# What is required
Make a verbatim copy of all the records. Skip every image.
BEGIN
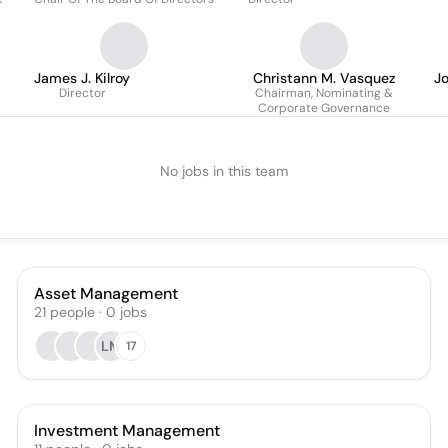
James J. Kilroy
Christann M. Vasquez
Jo
Director
Chairman, Nominating &
Corporate Governance
No jobs in this team
Asset Management
21
people
·
0
jobs
LM
17
Investment Management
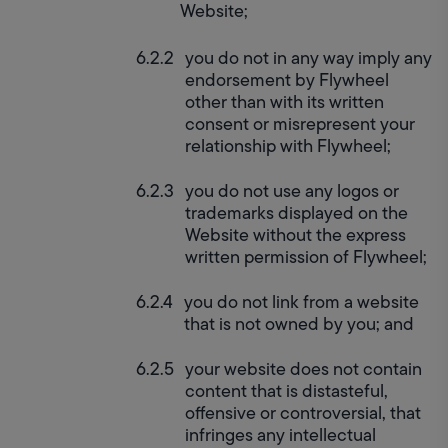
Website;
you do not in any way imply any 
endorsement by Flywheel 
other than with its written 
consent or misrepresent your 
relationship with Flywheel;
you do not use any logos or 
trademarks displayed on the 
Website without the express 
written permission of Flywheel;
you do not link from a website 
that is not owned by you; and
your website does not contain 
content that is distasteful, 
offensive or controversial, that 
infringes any intellectual 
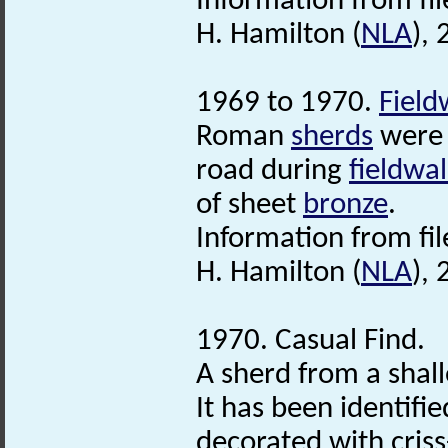
Information from fil
H. Hamilton (
NLA
),
1969 to 1970.
Field
Roman
sherds
were 
road during
fieldwa
of sheet
bronze
.
Information from fi
H. Hamilton (
NLA
),
1970. Casual Find.
A sherd from a shal
It has been identifi
decorated with criss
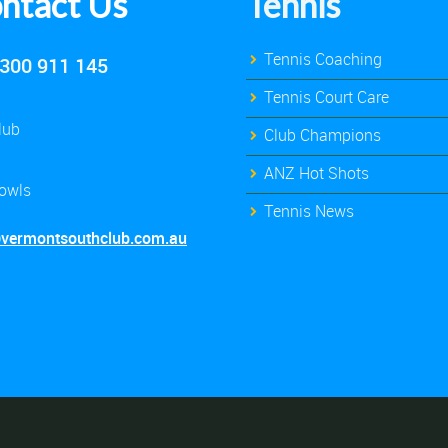
ntact Us
Tennis
Tennis Coaching
300 911 145
Tennis Court Care
lub
Club Champions
ANZ Hot Shots
owls
Tennis News
@vermontsouthclub.com.au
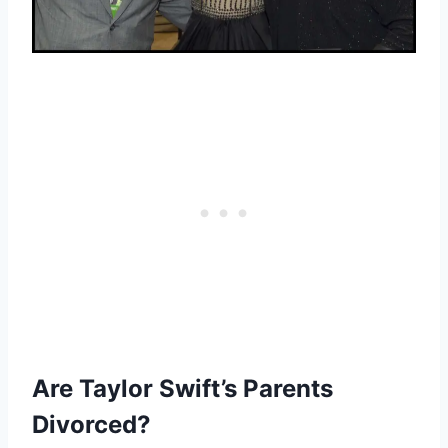
Are Taylor Swift’s Parents
Divorced?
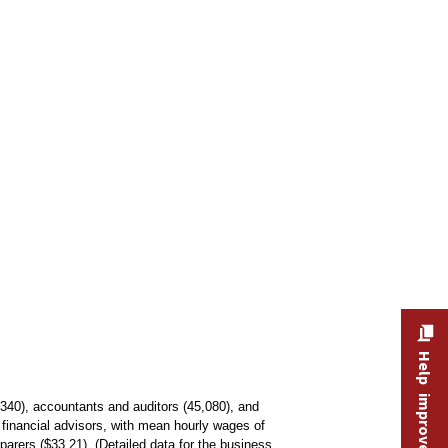
Help improve this site
340), accountants and auditors (45,080), and
financial advisors, with mean hourly wages of
parers ($33.21). (Detailed data for the business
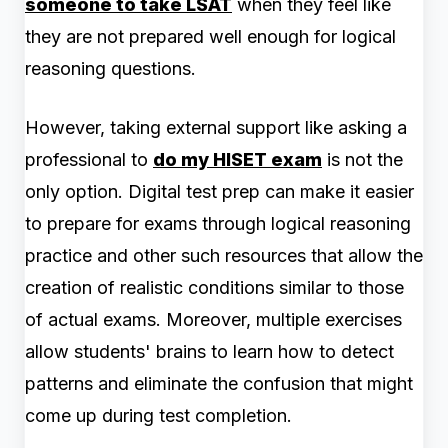
someone to take LSAT
when they feel like
they are not prepared well enough for logical
reasoning questions.
However, taking external support like asking a
professional to
do my HISET exam
is not the
only option. Digital test prep can make it easier
to prepare for exams through logical reasoning
practice and other such resources that allow the
creation of realistic conditions similar to those
of actual exams. Moreover, multiple exercises
allow students' brains to learn how to d
etect
patterns and eliminate the confusion that might
come up during test completion.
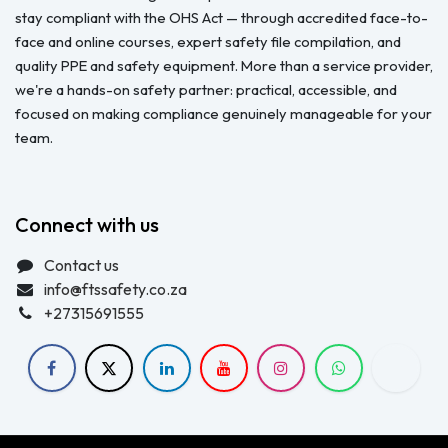
stay compliant with the OHS Act — through accredited face-to-
face and online courses, expert safety file compilation, and
quality PPE and safety equipment. More than a service provider,
we're a hands-on safety partner: practical, accessible, and
focused on making compliance genuinely manageable for your
team.
Connect with us
Contact us
info@ftssafety.co.za
+27315691555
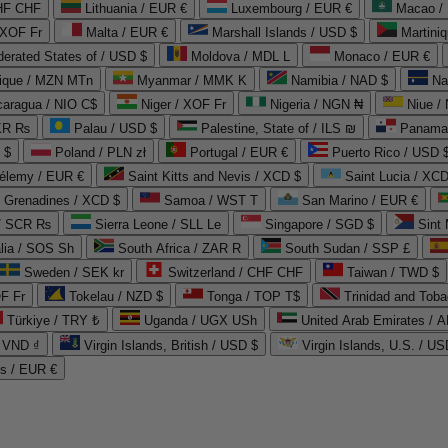
CHF CHF
Lithuania / EUR €
Luxembourg / EUR €
Macao /
 XOF Fr
Malta / EUR €
Marshall Islands / USD $
Martini
derated States of / USD $
Moldova / MDL L
Monaco / EUR €
que / MZN MTn
Myanmar / MMK K
Namibia / NAD $
Na
caragua / NIO C$
Niger / XOF Fr
Nigeria / NGN ₦
Niue /
PKR ₨
Palau / USD $
Palestine, State of / ILS ₪
Panama 
 $
Poland / PLN zł
Portugal / EUR €
Puerto Rico / USD 
hélemy / EUR €
Saint Kitts and Nevis / XCD $
Saint Lucia / XCD
e Grenadines / XCD $
Samoa / WST T
San Marino / EUR €
 / SCR ₨
Sierra Leone / SLL Le
Singapore / SGD $
Sint 
lia / SOS Sh
South Africa / ZAR R
South Sudan / SSP £
Sweden / SEK kr
Switzerland / CHF CHF
Taiwan / TWD $
F Fr
Tokelau / NZD $
Tonga / TOP T$
Trinidad and Toba
Türkiye / TRY ₺
Uganda / UGX USh
/ VND ₫
Virgin Islands, British / USD $
Virgin Islands, U.S. / US
ds / EUR €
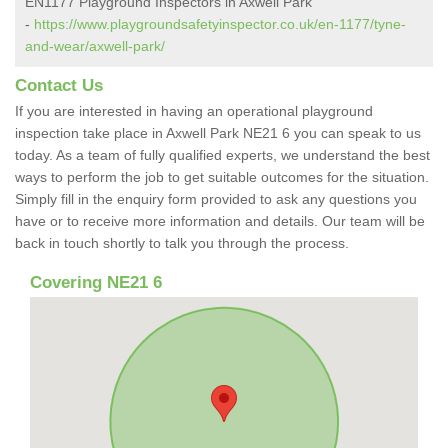
EN1177 Playground Inspectors in Axwell Park
-
https://www.playgroundsafetyinspector.co.uk/en-1177/tyne-
and-wear/axwell-park/
Contact Us
If you are interested in having an operational playground
inspection take place in Axwell Park NE21 6 you can speak to us
today. As a team of fully qualified experts, we understand the best
ways to perform the job to get suitable outcomes for the situation.
Simply fill in the enquiry form provided to ask any questions you
have or to receive more information and details. Our team will be
back in touch shortly to talk you through the process.
Covering NE21 6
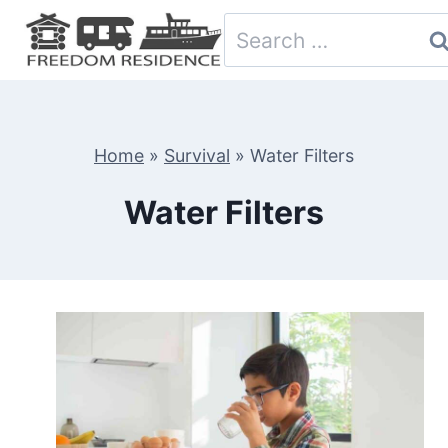
Skip
Search
to
for:
content
Home
»
Survival
»
Water Filters
Water Filters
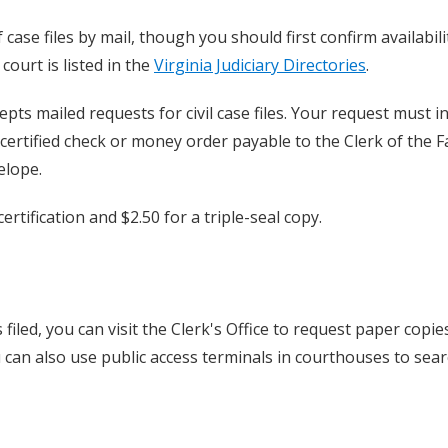
 case files by mail, though you should first confirm availabili
court is listed in the
Virginia Judiciary Directories
.
epts mailed requests for civil case files. Your request must i
 certified check or money order payable to the Clerk of the F
elope.
ertification and $2.50 for a triple-seal copy.
filed, you can visit the Clerk's Office to request paper copie
u can also use public access terminals in courthouses to sear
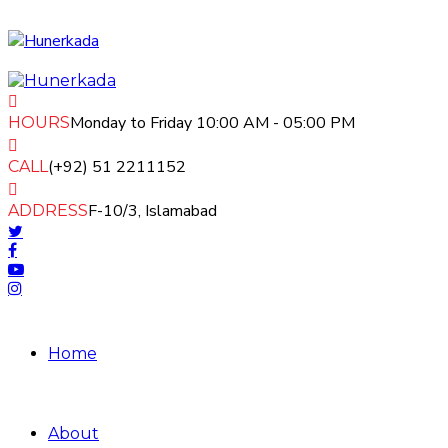
Monday to Friday 10:00 AM - 05:00 PM
HOURS
(+92) 51 2211152
CALL
F-10/3, Islamabad
ADDRESS
Home
About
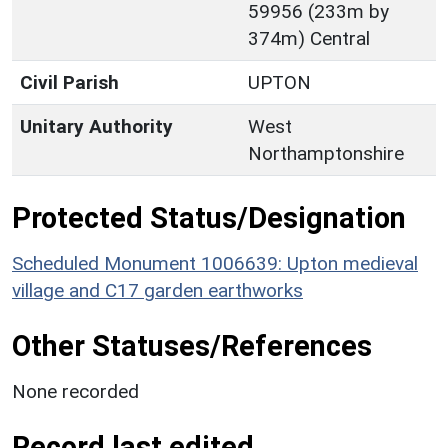
59956 (233m by
374m) Central
Civil Parish
UPTON
Unitary Authority
West
Northamptonshire
Protected Status/Designation
Scheduled Monument 1006639: Upton medieval
village and C17 garden earthworks
Other Statuses/References
None recorded
Record last edited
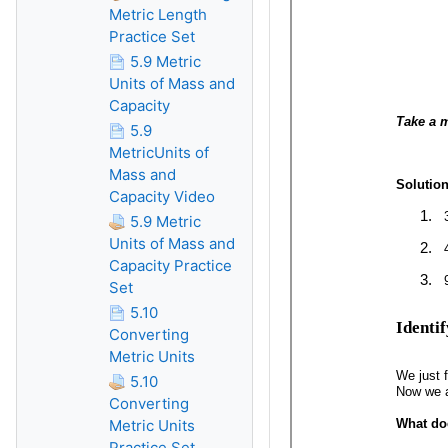
Metric Length
Practice Set
5.9 Metric
Units of Mass and
Capacity
5.9
MetricUnits of
Mass and
Capacity Video
5.9 Metric
Units of Mass and
Capacity Practice
Set
5.10
Converting
Metric Units
5.10
Converting
Metric Units
Practice Set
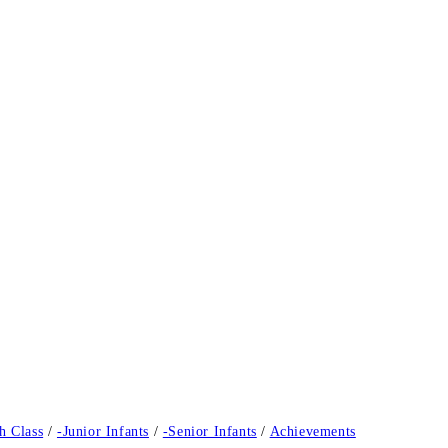
h Class
/
-Junior Infants
/
-Senior Infants
/
Achievements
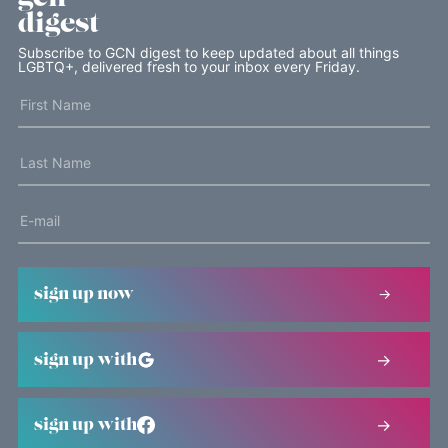
digest
Subscribe to GCN digest to keep updated about all things
LGBTQ+, delivered fresh to your inbox every Friday.
sign up now
sign up with
sign up with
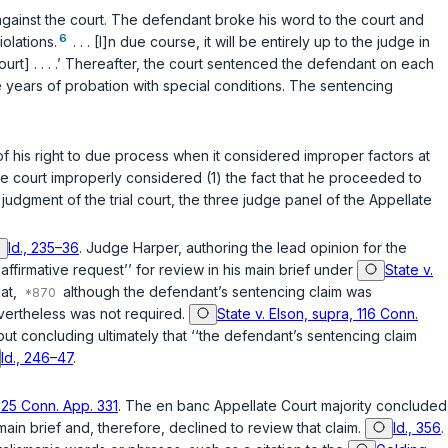
 against the court. The defendant broke his word to the court and
6
iolations.
. . . [I]n due course, it will be entirely up to the judge in
urt] . . . .’ Thereafter, the court sentenced the defendant on each
 years of probation with special conditions. The sentencing
 of his right to due process when it considered improper factors at
 the court improperly considered (1) the fact that he proceeded to
 judgment of the trial court, the three judge panel of the Appellate
Id., 235–36
. Judge Harper, authoring the lead opinion for the
ffirmative request’’ for review in his main briеf under
State v.
hat,
although the defendant’s sentencing claim was
vertheless was not required.
State v. Elson, supra, 116 Conn.
 but concluding ultimately that ‘‘the defendant’s sentencing claim
Id., 246–47
.
 125 Conn. App. 331
. The en banc Appellate Court majority concluded
ain brief and, therefore, declined to review that claim.
Id., 356
.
END
# Written response
James J. Kilroy
Christann M. Vasquez
Jo
Director
Chairman, Nominating &
Corporate Governance
No jobs in this team
Asset Management
21
people
·
0
jobs
LM
17
Investment Management
Website;
you do not in any way imply any 
endorsement by Flywheel 
other than with its written 
consent or misrepresent your 
relationship with Flywheel;
you do not use any logos or 
trademarks displayed on the 
Website without the express 
written permission of Flywheel;
you do not link from a website 
that is not owned by you; and
your website does not contain 
content that is distasteful, 
offensive or controversial, that 
infringes any intellectual 
Information from fil
H. Hamilton (
NLA
),
1969 to 1970.
Field
Roman
sherds
were 
road during
fieldwa
of sheet
bronze
.
Information from fi
H. Hamilton (
NLA
),
1970. Casual Find.
A sherd from a shal
It has been identifi
decorated with criss
ntact Us
Tennis
Tennis Coaching
300 911 145
Tennis Court Care
lub
Club Champions
ANZ Hot Shots
owls
Tennis News
@vermontsouthclub.com.au
Are Taylor Swift’s Parents
Divorced?
Help improve this site
340), accountants and auditors (45,080), and
financial advisors, with mean hourly wages of
parers ($33.21). (Detailed data for the business
someone to take LSAT
when they feel like
they are not prepared well enough for logical
reasoning questions.
However, taking external support like asking a
professional to
do my HISET exam
is not the
only option. Digital test prep can make it easier
to prepare for exams through logical reasoning
practice and other such resources that allow the
creation of realistic conditions similar to those
of actual exams. Moreover, multiple exercises
allow students' brains to learn how to d
etect
patterns and eliminate the confusion that might
come up during test completion.
stay compliant with the OHS Act — through accredited face-to-
face and online courses, expert safety file compilation, and
quality PPE and safety equipment. More than a service provider,
we're a hands-on safety partner: practical, accessible, and
focused on making compliance genuinely manageable for your
team.
Connect with us
Contact us
info@ftssafety.co.za
+27315691555
CHF CHF
Lithuania / EUR €
Luxembourg / EUR €
Macao /
 XOF Fr
Malta / EUR €
Marshall Islands / USD $
Martini
derated States of / USD $
Moldova / MDL L
Monaco / EUR €
que / MZN MTn
Myanmar / MMK K
Namibia / NAD $
Na
caragua / NIO C$
Niger / XOF Fr
Nigeria / NGN ₦
Niue /
PKR ₨
Palau / USD $
Palestine, State of / ILS ₪
Panama 
 $
Poland / PLN zł
Portugal / EUR €
Puerto Rico / USD 
hélemy / EUR €
Saint Kitts and Nevis / XCD $
Saint Lucia / XCD
e Grenadines / XCD $
Samoa / WST T
San Marino / EUR €
 / SCR ₨
Sierra Leone / SLL Le
Singapore / SGD $
Sint 
lia / SOS Sh
South Africa / ZAR R
South Sudan / SSP £
Sweden / SEK kr
Switzerland / CHF CHF
Taiwan / TWD $
F Fr
Tokelau / NZD $
Tonga / TOP T$
Trinidad and Toba
Türkiye / TRY ₺
Uganda / UGX USh
/ VND ₫
Virgin Islands, British / USD $
Virgin Islands, U.S. / US
ds / EUR €
EN1177 Playground Inspectors in Axwell Park
-
https://www.playgroundsafetyinspector.co.uk/en-1177/tyne-
and-wear/axwell-park/
Contact Us
If you are interested in having an operational playground
inspection take place in Axwell Park NE21 6 you can speak to us
today. As a team of fully qualified experts, we understand the best
ways to perform the job to get suitable outcomes for the situation.
Simply fill in the enquiry form provided to ask any questions you
have or to receive more information and details. Our team will be
back in touch shortly to talk you through the process.
Covering NE21 6
Skip
Search
to
for:
content
Home
»
Survival
»
Water Filters
Water Filters
 case files by mail, though you should first confirm availabili
court is listed in the
Virginia Judiciary Directories
.
epts mailed requests for civil case files. Your request must i
 certified check or money order payable to the Clerk of the F
elope.
ertification and $2.50 for a triple-seal copy.
filed, you can visit the Clerk's Office to request paper copie
u can also use public access terminals in courthouses to sear
Monday to Friday 10:00 AM - 05:00 PM
HOURS
(+92) 51 2211152
CALL
F-10/3, Islamabad
ADDRESS
Home
About
59956 (233m by
374m) Central
Civil Parish
UPTON
Unitary Authority
West
Northamptonshire
Protected Status/Designation
Scheduled Monument 1006639: Upton medieval
village and C17 garden earthworks
Other Statuses/References
None recorded
Record last edited
Metric Length
Practice Set
5.9 Metric
Units of Mass and
Capacity
5.9
MetricUnits of
Mass and
Capacity Video
5.9 Metric
Units of Mass and
Capacity Practice
Set
5.10
Converting
Metric Units
5.10
Converting
Metric Units
Practice Set
h Class
/
-Junior Infants
/
-Senior Infants
/
Achievements
digest
Subscribe to GCN digest to keep updated about all things
LGBTQ+, delivered fresh to your inbox every Friday.
sign up now
sign up with
sign up with
 against the court. The defendant broke his word to the court and
6
iolations.
. . . [I]n due course, it will be entirely up to the judge in
urt] . . . .’ Thereafter, the court sentenced the defendant on each
 years of probation with special conditions. The sentencing
 of his right to due process when it considered improper factors at
 the court improperly considered (1) the fact that he proceeded to
 judgment of the trial court, the three judge panel of the Appellate
Id., 235–36
. Judge Harper, authoring the lead opinion for the
ffirmative request’’ for review in his main briеf under
State v.
hat,
although the defendant’s sentencing claim was
vertheless was not required.
State v. Elson, supra, 116 Conn.
 but concluding ultimately that ‘‘the defendant’s sentencing claim
Id., 246–47
.
 125 Conn. App. 331
. The en banc Appellate Court majority concluded
ain brief and, therefore, declined to review that claim.
Id., 356
.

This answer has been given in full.